(264d) Heat Transfer in Directly-Irradiated High-Temperature Particle–Gas Flows for Solar Particle Receiver Applications | AIChE

(264d) Heat Transfer in Directly-Irradiated High-Temperature Particle–Gas Flows for Solar Particle Receiver Applications

Authors 

Chen, J. - Presenter, Australian National University
Kumar, A., The Australian National University
Lipinski, W., The Cyprus Institute
Solar particle receivers (SPRs) are pursued as a promising technology for conversion of concentrated solar radiation for power generation and chemical processing. Particle receivers use absorbing particles as heat transfer and thermal energy storage media. Falling particles form a particle curtain inside a receiver to absorb solar irradiation, and can attain temperatures above 1000°C. A thorough understanding of heat transfer addressing radiative heat transfer in polydisperse particles is crucial to advance the solar particle receiver technology. A complete heat transfer model involving hydrodynamics of particle–gas multi-phase flows, radiation in the particle phase, interfacial convection, and conduction in the gas phase is required to understand the physical problems encountered in SPRs.

We present simulations of particle–gas two-phase flows using the multi-phase particle-in-cell method. The method allows for capturing high-fidelity solid–gas flow characteristics with increased computational efficiency by combing the advantages of both Eulerian and Lagrangian methods. Radiative transfer in polydisperse particles is investigated using a novel radiative transfer model. The radiative transfer model considers polydisperse particles as a multi-component system and is implemented using the Monte Carlo ray-tracing method.

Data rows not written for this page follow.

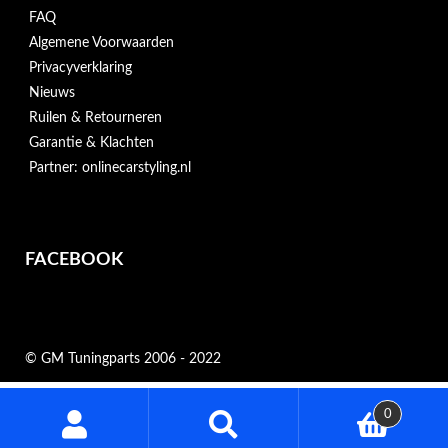
FAQ
Algemene Voorwaarden
Privacyverklaring
Nieuws
Ruilen & Retourneren
Garantie & Klachten
Partner: onlinecarstyling.nl
FACEBOOK
© GM Tuningparts 2006 - 2022
Zoeken
0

A three-dimensional computational fluid dynamics model is developed for directly-irradiated high-temperature particle–gas flows laden with polydisperse particles by coupling particle–gas hydrodynamics of particle–gas flows, radiative heat transfer in non-grey absorbing, emitting and anisotropically-scattering multi-component media, conduction in the gas phase, and interfacial convective heat transfer. The computational model is employed to study thermal performance of a free-falling particle receiver.